As treatment time increased and scores improved, differences between the lidocaine and placebo groups decreased; at 12 weeks, only cognitive arousal was different (P = .049). This suggests that those in the placebo group were "catching up" to those in the lidocaine group, Dr Goetsch noted.

The proportion of women in the normal range increased over the 12-week period.

Table. Proportion of Women Scoring in the Normal Range

Domain Baseline, % 12 Weeks, %
Desire 0 12
Enjoyment 2 44
Pain 0 51
Orgasm 20 29
Subjective arousal 7 34
Cognitive arousal 2 29
Partner concerns 65 85

 

Dr Goetsch showed some quotes from patients' diaries: "I feel normal about my body"; "There's dance in the old dame still"; "We feel it's been a gift...pretty much a miracle"; and "We're getting to know each other all over again."

"It's impressive to have a patient who has gone through a lot of history with breast cancer to feel normal about her body," she noted.

Baseline pain score on the sexual function questionnaire did not reflect the duration of a woman's pain, and women with a longer duration of pain improved just as much on all domains as women with a shorter duration of pain. In addition, women taking aromatase inhibitors or selective estrogen-receptor modulators (SERMs) scored no worse or better at baseline, and improved just as much on all domains.

Clinical Considerations

Dr Goetsch noted that for these women, having more sex when it was painful did not reduce dysfunction. "I really think 'use it or lose it' is not a very fair exhortation. It kind of blames the patient if she still has pain.... Severe dysfunction improved with lidocaine even after years of dysfunction, so many did not 'use it' but did not 'lose it' either. We need to re-examine that aphorism," she said.
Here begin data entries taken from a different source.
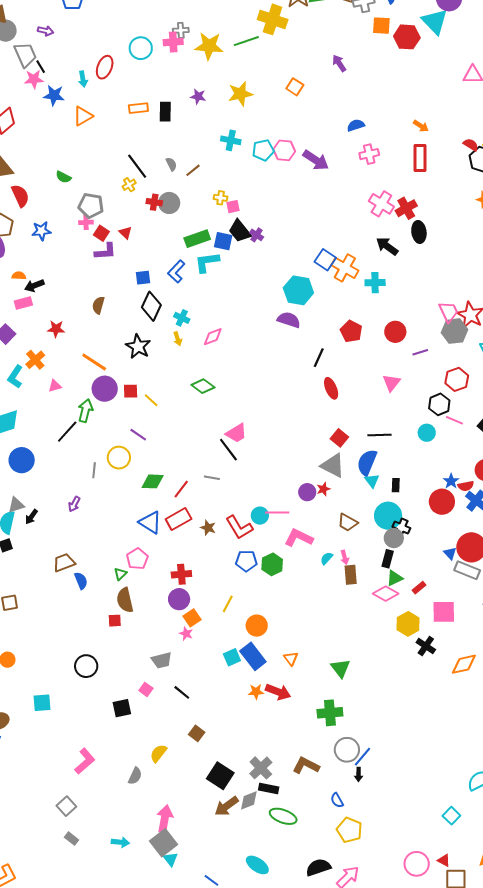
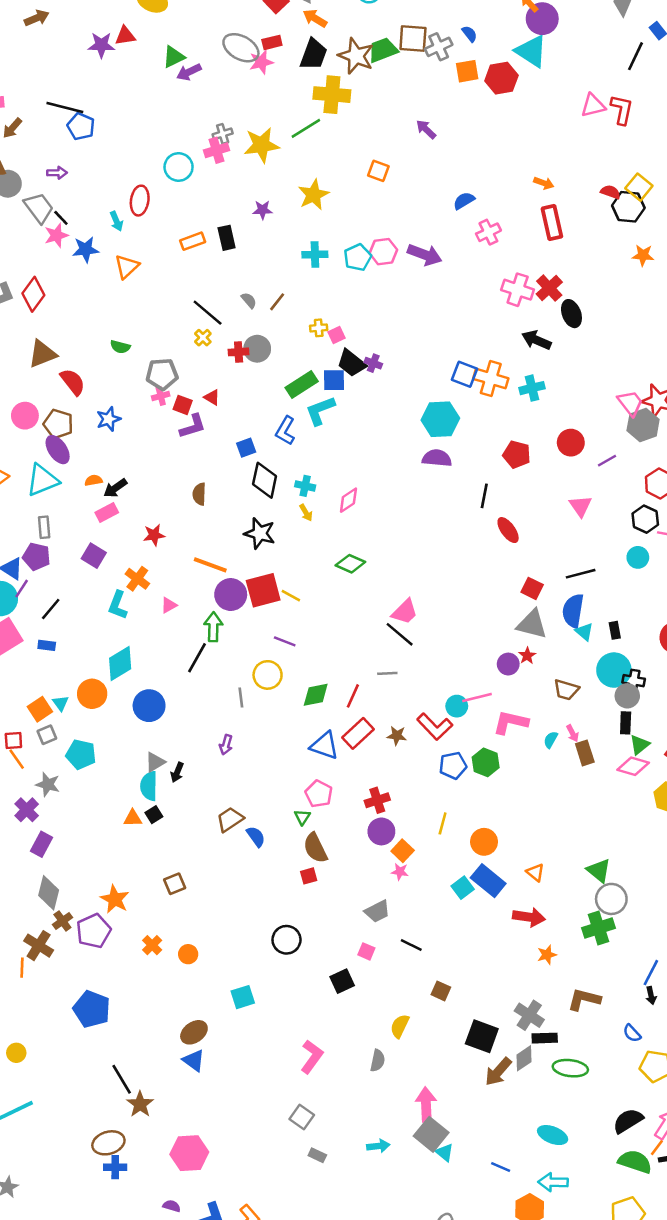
red square: (131, 391) -> (263, 590), size x1.8
orange star: (256, 692) -> (547, 955), moved
gray circle: (347, 750) -> (611, 899), moved

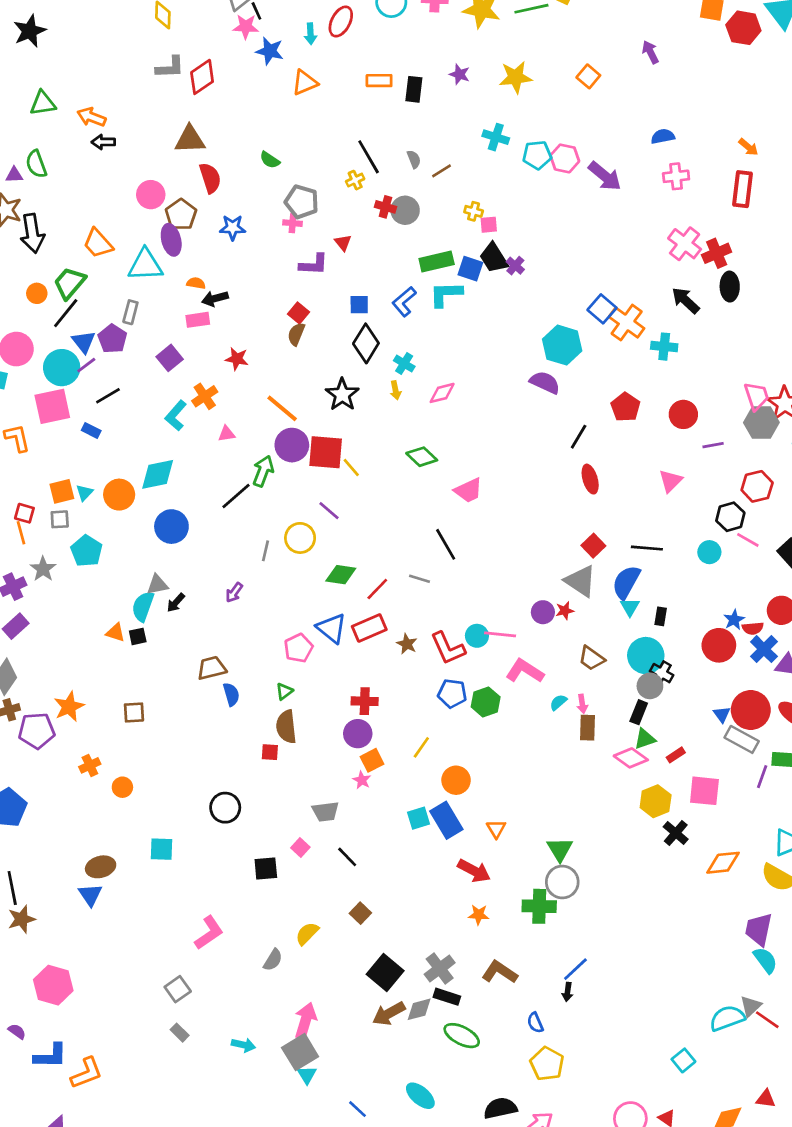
red square: (183, 405) -> (299, 313), moved
pink trapezoid: (405, 612) -> (468, 490), moved
pink pentagon: (319, 794) -> (299, 648), moved

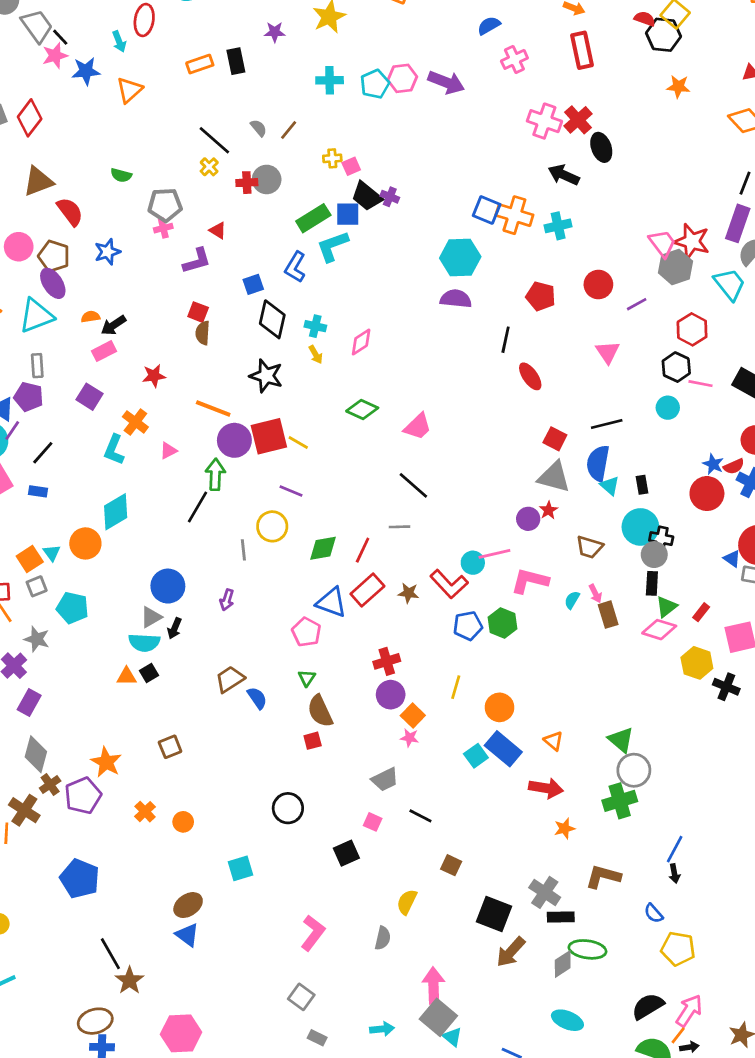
blue circle: (171, 527) -> (168, 586), moved
cyan semicircle: (143, 606) -> (144, 643), turned -88
gray diamond: (419, 1009) -> (563, 964), moved

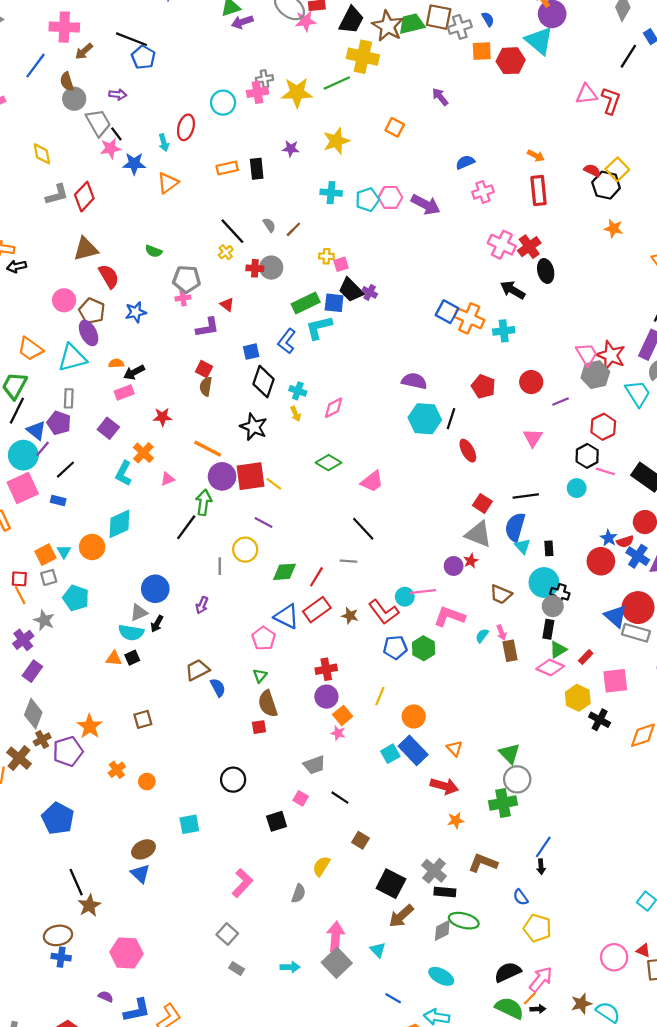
cyan hexagon: (460, 257) -> (425, 419), moved
blue triangle: (732, 559) -> (615, 616), size x1.6
cyan triangle: (452, 1037) -> (378, 950), moved

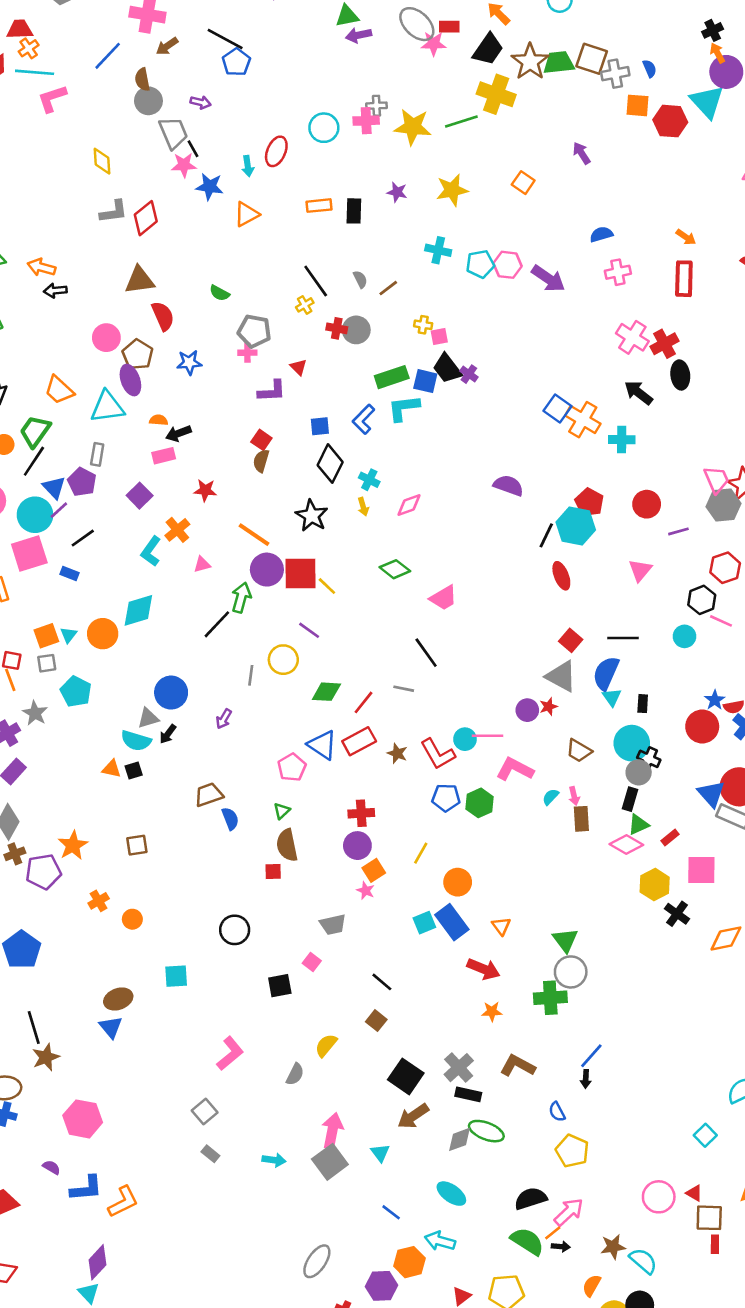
cyan hexagon: (425, 419) -> (576, 526), moved
black line: (340, 798) -> (382, 982), moved

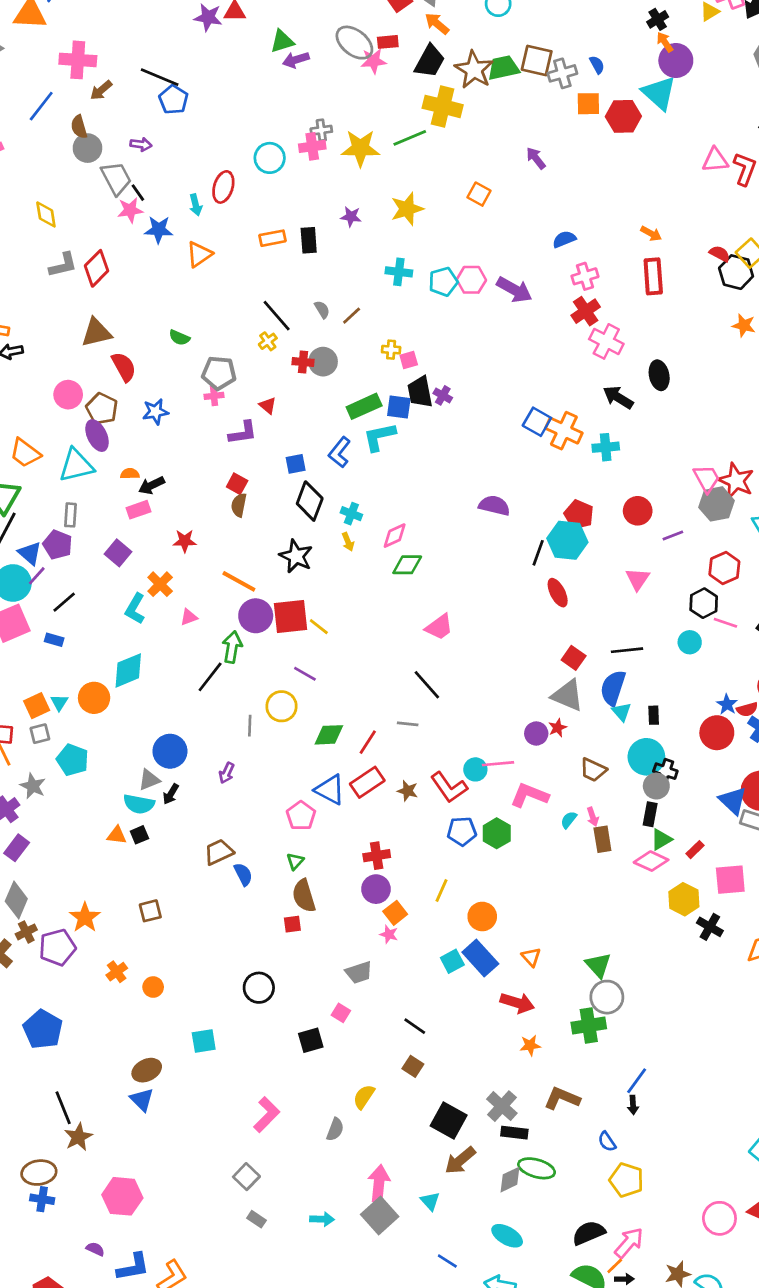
red cross: (664, 344) -> (586, 311), moved
black trapezoid: (447, 368) -> (420, 392), turned 32
green diamond: (395, 569) -> (407, 565), moved, turned -32

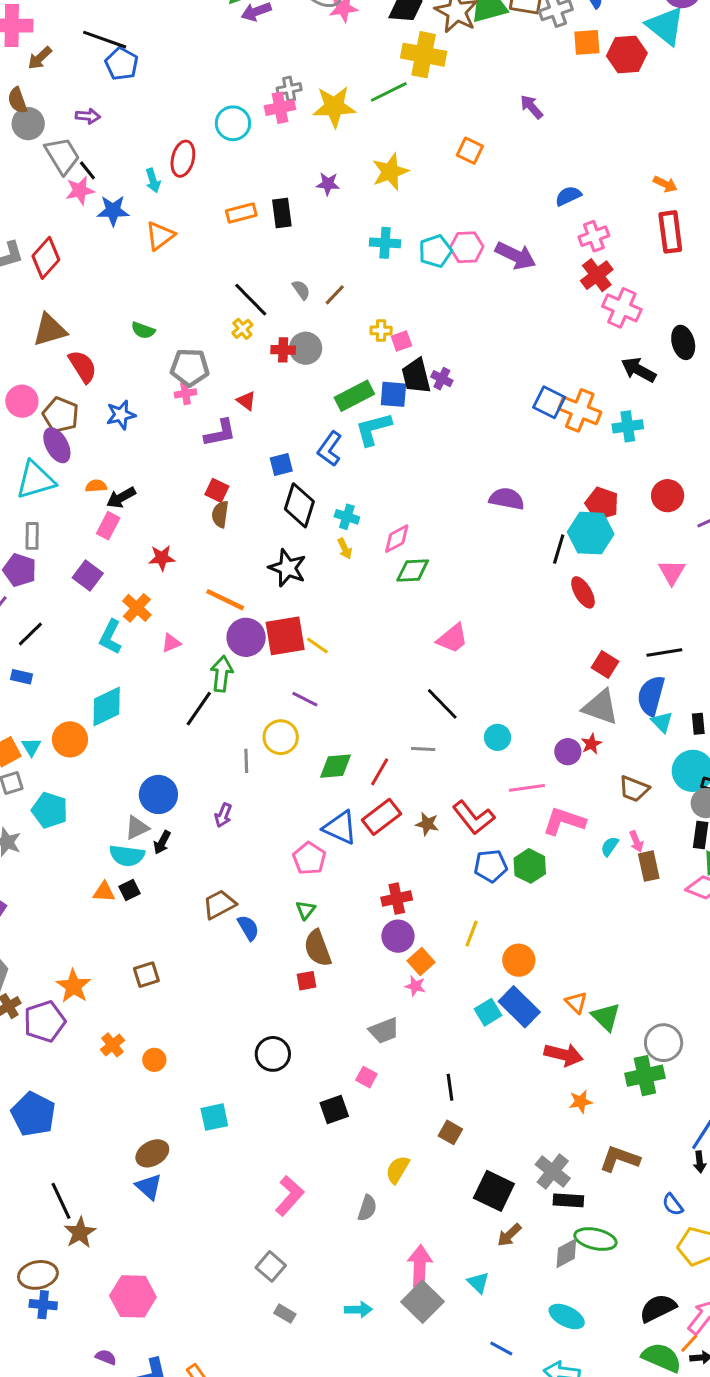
pink rectangle: (139, 510) -> (108, 526), turned -40
cyan circle: (475, 769) -> (498, 737), moved
green triangle: (598, 965) -> (606, 1017), moved
black line: (415, 1026) -> (450, 1087), turned 50
brown arrow: (460, 1160) -> (509, 1235), size x0.7

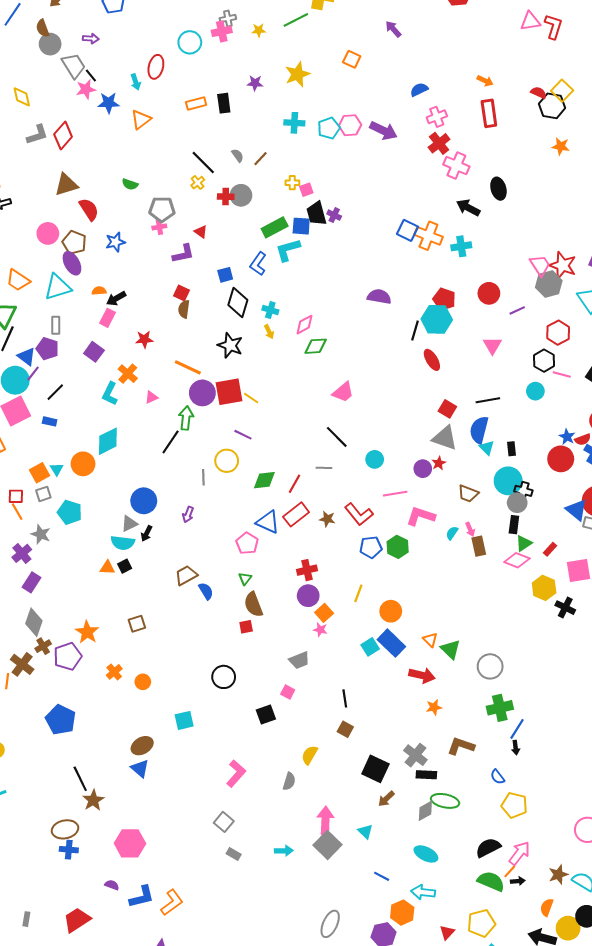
yellow star: (334, 107) -> (259, 30), size x0.5
green cross: (645, 1076) -> (500, 708), moved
The 4% aqueous lidocaine product is approved by the US Food and Drug Administration for use on mucosal surfaces, and is available by prescription. A 50 mL bottle costs approximately $8.50.

Dr Goetsch explained that the liquid lidocaine doesn't reduce sensitivity because it is placed on the vestibular mucosa, not the clitoris. Patients reported that it removed the pain but they could still feel, and none of the partners complained of numbness.

"Lidocaine improved arousal and enjoyment.... Arousal is brain-based, and lack of pain allows the usual cues to work," she said.

"Most of us would never have thought of using lidocaine because we would think it would block the whole business," Dr Nachtigall told Medscape Medical News. "I would try it."

North American Menopause Society (NAMS) 2014 Annual Meeting: Abstract S-11. Presented October 17, 2014.